2. Qual a diferença entre o texto oral e escrito? Qual se usa mais? Onde? Quando? 3. Para quem vocês escrevem?

4. Em quais situações vocês escrevem?

5. Existe diferença para vocês entre produzir um texto na escola e produzir um texto em outro momento, que não seja na escola? Comentem.

6. Descrevam quais os textos que você produz na escola, ou apenas comentem sobre eles.

7. E sobre os tipos de textos produzidos fora da escola? Falem sobre isso.

Foram dois os objetivos previstos para essas aulas. O primeiro, levar os alunos a perceber que:

a) no seu dia-a-dia, há inúmeros gêneros do discurso que circulam nas mais diversas esferas sociais (jornalística, do comércio, escolar, trabalho, cotidiano, etc.);

b) os gêneros podem ser produzidos na modalidade oral ou escrita;

c) eles produzirão os gêneros nas diversas situações de interação e de acordo com as esferas em que estiverem inseridos;

d) há diferença entre escrever um texto de acordo com a esfera;

e) a esfera escolar é o lugar em que mais se produz (ou se deveria produzir) textos nessa idade em que eles estão, principalmente e, infelizmente, os gêneros escolarizados.

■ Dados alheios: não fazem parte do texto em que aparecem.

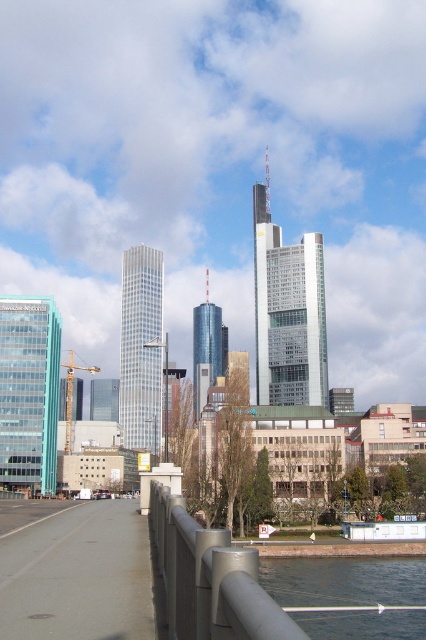 You are a city planner reviewing this area and need to ensure safety. The metallic gray railing at lower center and the blue water at lower right are both in the vicinity. Given their sizes, which object might pose a safety concern for children playing near them?

The metallic gray railing at lower center has a smaller size compared to blue water at lower right, so it might pose a safety concern because smaller railings could have gaps that are hazardous for children.

You are a city planner assessing the space between the metallic gray railing at lower center and the blue water at lower right. Which object is narrower in width?

The metallic gray railing at lower center is narrower in width compared to the blue water at lower right according to the description.

You are a drone operator who needs to fly a drone 25 feet away from the camera to capture aerial footage. The metallic gray railing at lower center is in your path. Can your drone safely pass by the railing without getting too close?

The metallic gray railing at lower center is 22.83 feet from the camera, which is within the 25 feet distance you need to maintain. Therefore, the drone can safely pass by the railing as it is already within the required distance range. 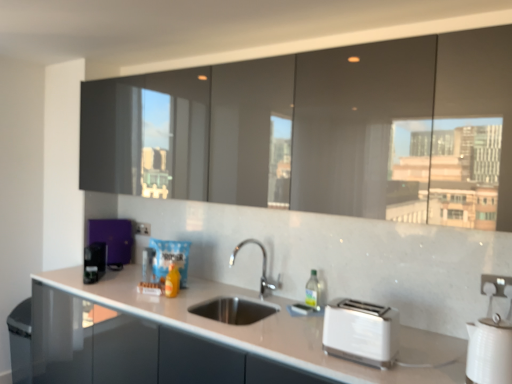 Find the location of a particular element. The width and height of the screenshot is (512, 384). free space to the left of metallic silver toaster at center, placed as the 3th appliance when sorted from left to right is located at coordinates (118, 281).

f) através das discussões sobre as respostas dadas, eles podiam descobrir as diversas práticas textuais, os diversos modos de dizer na sociedade.

O segundo objetivo foi explicitar e analisar as concepções de “texto” dos alunos. As respostas de todos os grupos foram reunidas, a fim de melhor se proceder às comparações. As respostas a todas as questões não surpreenderam por seu teor, uma vez que já esperávamos que os alunos fossem reproduzir, de certa forma, o ensino escolar. A tradição do ensino da gramática e o trabalho com a produção de texto como pretexto para os aspectos gramaticais, como já expusemos no capítulo I, talvez possam justificar as respostas dadas pelos alunos. Contudo, houve casos em que algumas respostas contradisseram o discurso e a prática escolar. E é sobre esses casos, principalmente, que nesta seção se chamará a atenção. À medida que iam ocorrendo as apresentações/discussões das respostas, íamos trabalhando as idéias centrais previstas para cada objetivo proposto para a atividade desenvolvida com o questionário.